1. **New customers don't have credit cards:** New customers (less than 1 and a half years of relationship) do not have a credit card.

1. **Majority of customers are returning:** The table has the majority of customers as returning customers (between 1.5 years and 3 years of relationship).

1. **Older ones are premium:** Most old customers have Platinum cards.

1. **Bigger salary, bigger limit:** As shown, the only causal relationship with the annual salary is the credit limit, the average of the products consumed, the inactive months and the iterations are practically the same for all salary ranges.

1. **Few new customers:** The results show that the majority of consumers are neither new nor old; they have between one and a half years and three years of relationship, closely followed by just over a third of consumers consisting of old customers.
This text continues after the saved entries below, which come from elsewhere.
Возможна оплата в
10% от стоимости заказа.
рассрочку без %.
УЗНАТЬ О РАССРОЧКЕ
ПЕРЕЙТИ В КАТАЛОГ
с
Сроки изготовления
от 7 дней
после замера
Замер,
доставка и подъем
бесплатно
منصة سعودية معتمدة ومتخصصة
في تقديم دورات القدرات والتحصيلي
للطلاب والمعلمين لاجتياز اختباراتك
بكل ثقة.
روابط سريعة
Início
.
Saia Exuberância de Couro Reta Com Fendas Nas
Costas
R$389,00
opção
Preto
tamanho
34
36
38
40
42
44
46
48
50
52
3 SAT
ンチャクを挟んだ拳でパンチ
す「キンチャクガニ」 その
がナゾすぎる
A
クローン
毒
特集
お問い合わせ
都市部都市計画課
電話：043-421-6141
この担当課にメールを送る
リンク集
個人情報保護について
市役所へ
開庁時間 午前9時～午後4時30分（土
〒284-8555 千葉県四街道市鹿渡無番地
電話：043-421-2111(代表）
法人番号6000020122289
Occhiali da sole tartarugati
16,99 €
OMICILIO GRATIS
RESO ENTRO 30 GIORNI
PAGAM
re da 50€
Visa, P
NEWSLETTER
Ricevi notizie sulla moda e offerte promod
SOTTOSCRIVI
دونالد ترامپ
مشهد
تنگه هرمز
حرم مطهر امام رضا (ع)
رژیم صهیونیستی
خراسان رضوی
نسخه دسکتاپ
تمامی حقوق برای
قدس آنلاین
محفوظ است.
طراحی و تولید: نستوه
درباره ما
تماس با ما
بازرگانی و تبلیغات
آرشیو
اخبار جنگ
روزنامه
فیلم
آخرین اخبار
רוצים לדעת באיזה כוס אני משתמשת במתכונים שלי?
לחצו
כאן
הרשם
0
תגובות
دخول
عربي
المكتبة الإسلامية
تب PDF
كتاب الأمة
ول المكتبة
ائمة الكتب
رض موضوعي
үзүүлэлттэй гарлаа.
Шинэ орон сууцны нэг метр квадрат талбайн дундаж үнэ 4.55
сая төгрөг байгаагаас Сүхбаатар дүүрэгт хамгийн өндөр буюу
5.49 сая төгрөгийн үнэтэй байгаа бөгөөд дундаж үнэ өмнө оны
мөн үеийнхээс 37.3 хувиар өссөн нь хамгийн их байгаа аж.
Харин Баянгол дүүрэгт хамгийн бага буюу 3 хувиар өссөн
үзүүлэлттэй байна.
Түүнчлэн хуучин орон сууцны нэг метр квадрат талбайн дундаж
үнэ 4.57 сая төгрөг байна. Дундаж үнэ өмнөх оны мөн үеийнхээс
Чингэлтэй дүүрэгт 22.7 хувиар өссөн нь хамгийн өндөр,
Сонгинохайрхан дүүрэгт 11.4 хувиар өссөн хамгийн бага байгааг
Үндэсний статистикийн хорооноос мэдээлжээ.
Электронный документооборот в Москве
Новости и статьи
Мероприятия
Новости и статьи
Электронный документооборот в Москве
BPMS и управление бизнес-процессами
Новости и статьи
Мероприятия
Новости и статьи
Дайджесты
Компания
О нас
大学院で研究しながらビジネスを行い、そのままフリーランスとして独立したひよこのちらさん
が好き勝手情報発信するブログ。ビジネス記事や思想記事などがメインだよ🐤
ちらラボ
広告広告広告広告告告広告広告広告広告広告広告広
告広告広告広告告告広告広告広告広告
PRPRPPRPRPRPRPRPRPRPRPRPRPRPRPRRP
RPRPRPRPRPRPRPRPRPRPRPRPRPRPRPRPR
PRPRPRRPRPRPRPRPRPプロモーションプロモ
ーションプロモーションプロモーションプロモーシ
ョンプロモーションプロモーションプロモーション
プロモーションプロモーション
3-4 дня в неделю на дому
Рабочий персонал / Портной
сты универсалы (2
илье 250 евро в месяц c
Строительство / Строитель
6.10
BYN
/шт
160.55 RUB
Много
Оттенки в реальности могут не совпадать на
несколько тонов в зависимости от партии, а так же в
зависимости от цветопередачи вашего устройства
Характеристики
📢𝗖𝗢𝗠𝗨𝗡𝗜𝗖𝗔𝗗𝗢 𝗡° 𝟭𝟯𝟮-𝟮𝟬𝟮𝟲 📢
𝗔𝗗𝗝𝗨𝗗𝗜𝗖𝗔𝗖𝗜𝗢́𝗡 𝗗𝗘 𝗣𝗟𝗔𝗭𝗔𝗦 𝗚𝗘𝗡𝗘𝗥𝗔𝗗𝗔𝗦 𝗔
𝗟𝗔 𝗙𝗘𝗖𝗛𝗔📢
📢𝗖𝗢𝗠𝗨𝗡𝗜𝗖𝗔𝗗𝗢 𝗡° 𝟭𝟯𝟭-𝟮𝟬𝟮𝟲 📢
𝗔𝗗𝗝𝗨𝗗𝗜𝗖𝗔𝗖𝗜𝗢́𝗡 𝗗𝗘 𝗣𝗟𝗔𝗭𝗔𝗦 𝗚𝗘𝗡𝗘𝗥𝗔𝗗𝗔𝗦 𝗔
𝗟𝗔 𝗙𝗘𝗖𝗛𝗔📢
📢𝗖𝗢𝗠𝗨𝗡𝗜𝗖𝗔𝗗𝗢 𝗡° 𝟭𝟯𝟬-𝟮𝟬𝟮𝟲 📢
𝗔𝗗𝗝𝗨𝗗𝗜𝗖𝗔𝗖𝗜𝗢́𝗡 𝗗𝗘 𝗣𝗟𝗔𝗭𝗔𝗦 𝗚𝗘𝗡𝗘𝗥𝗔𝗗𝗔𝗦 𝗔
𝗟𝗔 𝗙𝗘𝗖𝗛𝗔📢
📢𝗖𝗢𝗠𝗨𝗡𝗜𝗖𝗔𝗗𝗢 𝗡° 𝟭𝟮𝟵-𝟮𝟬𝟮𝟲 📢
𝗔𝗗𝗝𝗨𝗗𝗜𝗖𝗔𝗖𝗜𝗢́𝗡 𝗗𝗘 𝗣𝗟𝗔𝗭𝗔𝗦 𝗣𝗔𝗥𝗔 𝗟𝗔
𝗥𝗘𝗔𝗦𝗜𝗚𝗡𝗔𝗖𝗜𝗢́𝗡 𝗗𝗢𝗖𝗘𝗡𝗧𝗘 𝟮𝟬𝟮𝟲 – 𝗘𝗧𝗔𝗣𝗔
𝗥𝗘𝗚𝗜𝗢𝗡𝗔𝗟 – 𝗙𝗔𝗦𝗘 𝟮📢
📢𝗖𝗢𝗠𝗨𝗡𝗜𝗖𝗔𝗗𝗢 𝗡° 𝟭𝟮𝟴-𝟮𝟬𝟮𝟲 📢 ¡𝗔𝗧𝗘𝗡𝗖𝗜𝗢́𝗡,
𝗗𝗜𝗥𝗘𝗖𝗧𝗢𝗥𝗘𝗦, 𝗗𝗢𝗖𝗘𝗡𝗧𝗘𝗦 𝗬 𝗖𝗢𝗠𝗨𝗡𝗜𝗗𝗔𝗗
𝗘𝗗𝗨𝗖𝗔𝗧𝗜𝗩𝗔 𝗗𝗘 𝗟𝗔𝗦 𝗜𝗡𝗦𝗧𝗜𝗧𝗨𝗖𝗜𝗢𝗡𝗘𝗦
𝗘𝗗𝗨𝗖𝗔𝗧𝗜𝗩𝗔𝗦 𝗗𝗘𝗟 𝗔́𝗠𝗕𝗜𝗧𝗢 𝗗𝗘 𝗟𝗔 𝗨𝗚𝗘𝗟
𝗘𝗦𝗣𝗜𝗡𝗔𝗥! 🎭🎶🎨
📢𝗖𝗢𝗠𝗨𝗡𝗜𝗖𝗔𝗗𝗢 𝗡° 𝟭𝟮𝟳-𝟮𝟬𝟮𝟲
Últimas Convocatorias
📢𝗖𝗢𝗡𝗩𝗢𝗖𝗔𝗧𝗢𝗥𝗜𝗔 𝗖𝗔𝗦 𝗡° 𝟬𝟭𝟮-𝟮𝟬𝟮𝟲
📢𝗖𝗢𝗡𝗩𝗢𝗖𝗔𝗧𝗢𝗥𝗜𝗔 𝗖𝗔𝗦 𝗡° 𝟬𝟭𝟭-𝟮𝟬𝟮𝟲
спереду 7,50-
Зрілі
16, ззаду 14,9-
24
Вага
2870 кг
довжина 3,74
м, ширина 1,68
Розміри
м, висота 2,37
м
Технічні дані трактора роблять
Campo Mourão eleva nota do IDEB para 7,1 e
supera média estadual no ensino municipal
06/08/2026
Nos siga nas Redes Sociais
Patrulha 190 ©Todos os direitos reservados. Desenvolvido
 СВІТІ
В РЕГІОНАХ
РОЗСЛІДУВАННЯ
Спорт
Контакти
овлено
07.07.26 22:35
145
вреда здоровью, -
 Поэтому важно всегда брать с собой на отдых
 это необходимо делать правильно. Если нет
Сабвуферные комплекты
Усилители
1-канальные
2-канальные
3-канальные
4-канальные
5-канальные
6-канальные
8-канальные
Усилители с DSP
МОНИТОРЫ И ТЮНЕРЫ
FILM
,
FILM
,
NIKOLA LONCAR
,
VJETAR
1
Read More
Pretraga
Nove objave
1. **Need more Premium:** The data reveals a clear distribution of user types, with the majority falling into the blue card category, representing the most common and standard type of customer. In contrast, the platinum card holders, signifying our most premium customers, account for a mere 0.2% of the total users. Maybe we should have more investments to attract premium category customers.

1. **Huge difference in transactions between customer types:** Average transaction values tell us that the more premium the card, the more the customer tends to spend. However, as we saw previously, we have a significant difference between the number of customers for each type of card, in reality, the sum of the total amounts spent on each type of card shows a huge difference that varies from 180 thousand on our most premium card (with few customers) to more than 3 million on our initial card (with many customers).

1. **Low use of credit on Premium:** The premium segment has an average credit limit of 19 thousand, but only spends half of it, while the standard segment tends to use practically all of its limit.

 ### 3.2 Call to Action


1. **New Customer Engagement:** Start by encouraging new customers to use credit cards since they currently don't have them. Create focused marketing campaigns and offer incentives to promote card adoption in this group.

2. **Customer Loyalty:** Concentrate on retaining your returning and long-standing customers, as they make up a significant part of your customer base. Customize services and engagement strategies to enhance their loyalty.

3. **Attract Premium Customers:** Given that most customers hold blue cards, explore the potential to attract more premium customers. Invest in marketing and services tailored to this group to boost the number of Platinum and Gold cardholders.

4. **Increase Premium Spending:** The premium cardholders tend to not use much limit. Develop plans and promotions aimed at encouraging higher spending among your premium customer segment.

In summary, analyzing this data gives us useful information about our customers and presents opportunities for growth and optimization. We can use this information to make smart choices that make customers loyal, increase revenue, and improve business performance at all. If we keep looking at data and maybe get more of it, we can learn even more. One way to do this could be creating a data dashboard, which would be a great next step to expand this project. Thank you for read my project till here!